_TASK BRIEF_
From the line containing "Offene Plattform" to the last line of the records below, retype every line exactly and output nothing else.
Start of LISTED RECORDS
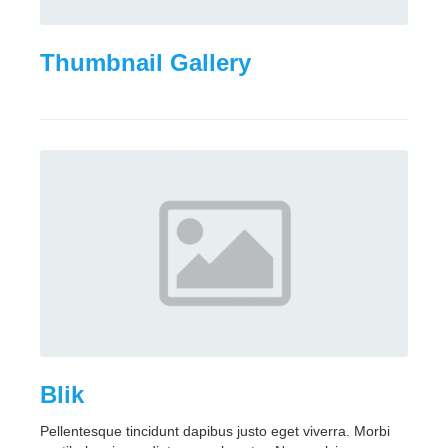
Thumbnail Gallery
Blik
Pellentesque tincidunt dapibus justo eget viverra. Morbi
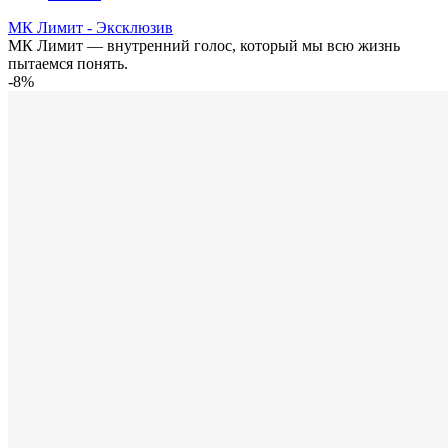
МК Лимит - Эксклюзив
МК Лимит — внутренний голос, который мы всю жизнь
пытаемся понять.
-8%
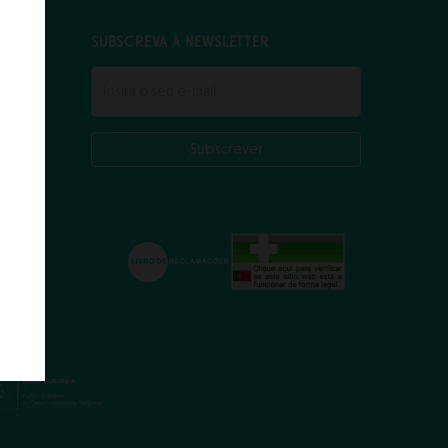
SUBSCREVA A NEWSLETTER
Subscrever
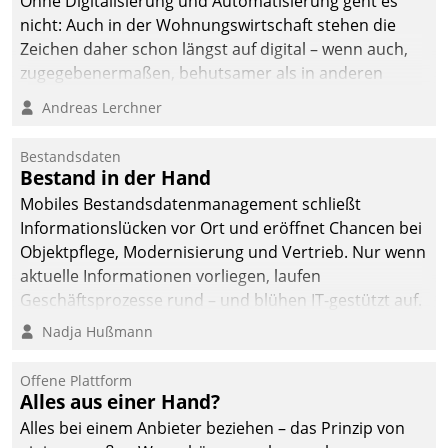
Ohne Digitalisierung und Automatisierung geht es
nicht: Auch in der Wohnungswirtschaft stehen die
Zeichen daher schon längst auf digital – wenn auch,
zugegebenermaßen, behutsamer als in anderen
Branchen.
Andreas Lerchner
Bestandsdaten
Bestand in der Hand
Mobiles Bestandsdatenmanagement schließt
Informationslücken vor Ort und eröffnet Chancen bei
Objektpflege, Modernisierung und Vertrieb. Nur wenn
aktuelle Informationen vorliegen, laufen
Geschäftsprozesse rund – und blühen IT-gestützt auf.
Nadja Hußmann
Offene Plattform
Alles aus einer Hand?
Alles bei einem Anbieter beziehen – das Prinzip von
End of LISTED RECORDS
_ANSWER AREA_
Offene Plattform
Alles aus einer Hand?
Alles bei einem Anbieter beziehen – das Prinzip von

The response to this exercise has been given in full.